Peduli Dunia Pendidikan, ACT Kembali Bangun Madrasah di Palu

152
WhatsApp Image 2019-06-22 at 14.15.43
PIHAK Aksi Cepat Tanggap membangun Madrasah Tsanawiyah Nurul Hasana di Kelurahan Duyu, Kota Palu, Sabtu (22/6/2019). FOTO: CHANDRA

SultengTerkini.Com, PALU– Pascagempa bumi, tsunami serta likuefaksi yang melanda Kota Palu, Kabupaten Sigi, dan Kabupaten Donggala, Sulawesi Tengah (Sulteng) pada 28 September 2018 silam tidak hanya menimbulkan ribuan korban jiwa, namun juga merusak pemukiman warga termasuk fasilitas umum seperti sekolah.

Pantauan dari tim Aksi Cepat Tanggap (ACT) Sulteng, hingga kini masih terdapat sejumlah sekolah yang masih menggunakan bangunan sementara untuk kegiatan belajar mengajar.

Kepala Cabang ACT Sulteng, Nurmarjani Loulembah mengemukakan, pascabencana pihaknya tidak hanya fokus menyalurkan bantuan paket pangan kepada penyintas, namun juga fokus di dunia pendidikan dengan membangun sejumlah sekolah atau madrasah.

“Kami berharap pascagempa para siswa bisa lebih nyaman belajar di bangunan permanen dan tidak lagi belajar di tenda maupun bangunan sementara,” kata Nurmarjani.

ACT kembali membangun Madrasah Tsanawiyah (MTs) Nurul Hasana di Kelurahan Duyu, Kota Palu, Sabtu (22/6/2019).

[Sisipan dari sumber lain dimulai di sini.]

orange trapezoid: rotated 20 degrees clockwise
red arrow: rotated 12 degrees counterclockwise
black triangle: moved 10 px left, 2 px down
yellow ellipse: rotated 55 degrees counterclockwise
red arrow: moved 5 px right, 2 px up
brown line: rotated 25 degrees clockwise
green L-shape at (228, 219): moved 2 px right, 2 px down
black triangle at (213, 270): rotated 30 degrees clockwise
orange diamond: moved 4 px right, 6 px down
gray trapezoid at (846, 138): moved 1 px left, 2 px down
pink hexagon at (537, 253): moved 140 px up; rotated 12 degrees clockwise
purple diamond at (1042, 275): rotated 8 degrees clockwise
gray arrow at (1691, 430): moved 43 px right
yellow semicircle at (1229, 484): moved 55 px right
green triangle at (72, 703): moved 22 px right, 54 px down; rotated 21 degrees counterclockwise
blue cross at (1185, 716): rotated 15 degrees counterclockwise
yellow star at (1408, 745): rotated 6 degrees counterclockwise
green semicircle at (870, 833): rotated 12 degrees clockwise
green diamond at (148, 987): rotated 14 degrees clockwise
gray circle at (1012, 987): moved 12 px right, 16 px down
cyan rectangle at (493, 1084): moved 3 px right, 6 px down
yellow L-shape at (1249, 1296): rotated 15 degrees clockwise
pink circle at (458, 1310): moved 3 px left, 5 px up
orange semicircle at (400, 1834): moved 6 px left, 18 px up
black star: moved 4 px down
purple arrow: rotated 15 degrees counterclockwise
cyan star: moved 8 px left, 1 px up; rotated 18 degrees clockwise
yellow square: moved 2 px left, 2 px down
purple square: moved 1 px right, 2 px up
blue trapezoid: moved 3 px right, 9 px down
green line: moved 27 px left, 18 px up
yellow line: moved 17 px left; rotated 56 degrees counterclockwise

Pembangunan sekolah ini, ACT berkolaborasi dengan  PT Sarana Multi Infrastruktur (SMI).

Koordinator Tukang Sukarelawan ACT, Domo menargetkan pembangunan enam lokal MTs Nurul Hasanah ini akan berlangsung hingga dua bulan kedepan. Sementara pekerja yang dilibatkan sebanyak 40 orang.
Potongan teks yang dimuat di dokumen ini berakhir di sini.